Hey,
so, I am trying to speed up my code using fp16 computation, with autocast.
I wrote two small code examples (with and without autocast).
with:
from torch.cuda.amp import autocast
%%time
for batch,(X,y) in enumerate(dltr):
with autocast():
pred = model(X)
print('Memory Allocated: %0.2fMB, Memory Reserved: %0.2fMB \n'\
%(torch.cuda.memory_allocated()/1e6, torch.cuda.memory_reserved()/1e6))
and without:
%%time
for batch,(X,y) in enumerate(dltr):
pred = model(X)
print('Memory Allocated: %0.2fMB, Memory Reserved: %0.2fMB \n'\
%(torch.cuda.memory_allocated()/1e6, torch.cuda.memory_reserved()/1e6))
Comparing the performance of these two timewise and memorywise yields these outputs:
with autocast:
Memory Allocated: 389.42MB, Memory Reserved: 2466.25MB
Wall time: 26.8 s
without:
Memory Allocated: 689.19MB, Memory Reserved: 2466.25MB
Wall time: 26.9 s
The input shape of X is (1024, 5, 5, 512)
.
As expected, using autocast yields (very) roughly a halving of the memory, but no speedup.
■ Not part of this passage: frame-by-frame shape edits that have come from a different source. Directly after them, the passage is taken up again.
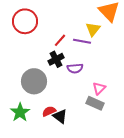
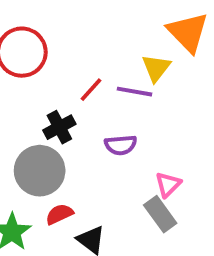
black cross: (56, 59) -> (59, 127), moved
gray rectangle: (95, 103) -> (160, 214), turned 30
red semicircle: (49, 111) -> (59, 214), moved

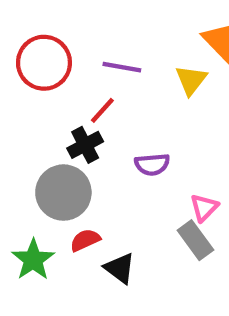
red line: (91, 90) -> (102, 110), moved
purple line: (134, 92) -> (122, 67), moved

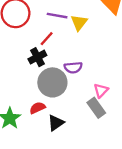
yellow triangle: (191, 80) -> (79, 22), moved
gray circle: (63, 193) -> (52, 82), moved
black triangle: (120, 268) -> (56, 123), turned 48

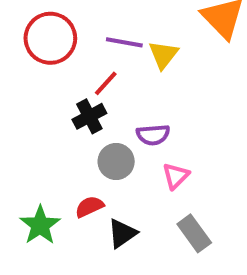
gray circle: (52, 82) -> (116, 161), size x0.7
pink triangle: (101, 91) -> (176, 176), moved
gray rectangle: (96, 108) -> (194, 233), moved

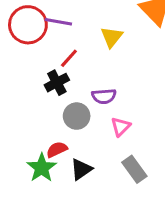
purple line: (124, 42) -> (58, 22), moved
green star: (40, 225) -> (42, 168), moved

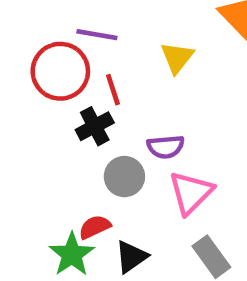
red circle: (28, 25) -> (60, 71), moved
red line: (69, 58) -> (113, 90), turned -60
pink triangle: (121, 127) -> (191, 193), size x1.5

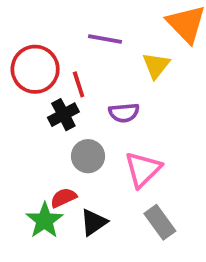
purple line: (97, 35) -> (105, 39), moved
yellow triangle: (177, 57) -> (156, 65), moved
purple semicircle: (166, 147) -> (124, 113), moved

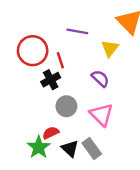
purple semicircle: (124, 113) -> (100, 78), moved, turned -132
pink triangle: (143, 169) -> (101, 115), turned -30
black triangle: (94, 222) -> (70, 148), turned -42
gray rectangle: (160, 222) -> (92, 148), moved

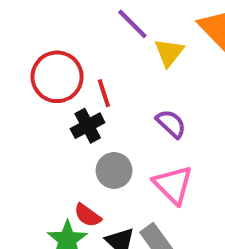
purple line: (77, 31) -> (132, 24), moved, turned 35
yellow triangle: (110, 48) -> (169, 52), moved
red semicircle: (51, 133) -> (88, 215), turned -119

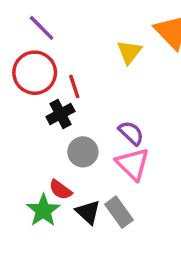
purple line: (132, 24) -> (42, 28), moved
purple semicircle: (171, 124) -> (131, 133), moved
I also tested this using multiple timing loops (%%timeit). In all test runs, not using autocast is approximately the same speed. Am I doing sth. wrong here, or is it just that this does not always yield a considerable speedup?
Given these results, it seems, the only thing I can expect is to run my model with twice the batch size as before, but training will take the same time.
My model contains a few dozen convolutions (with kernel size 2 and mostly up to 8 channels)., The total number of parameters is about 2000. Maybe the model is just very small and a speedup becomes only significant for larger kernel dimensions or channel numbers?
Thanks! Best, JZ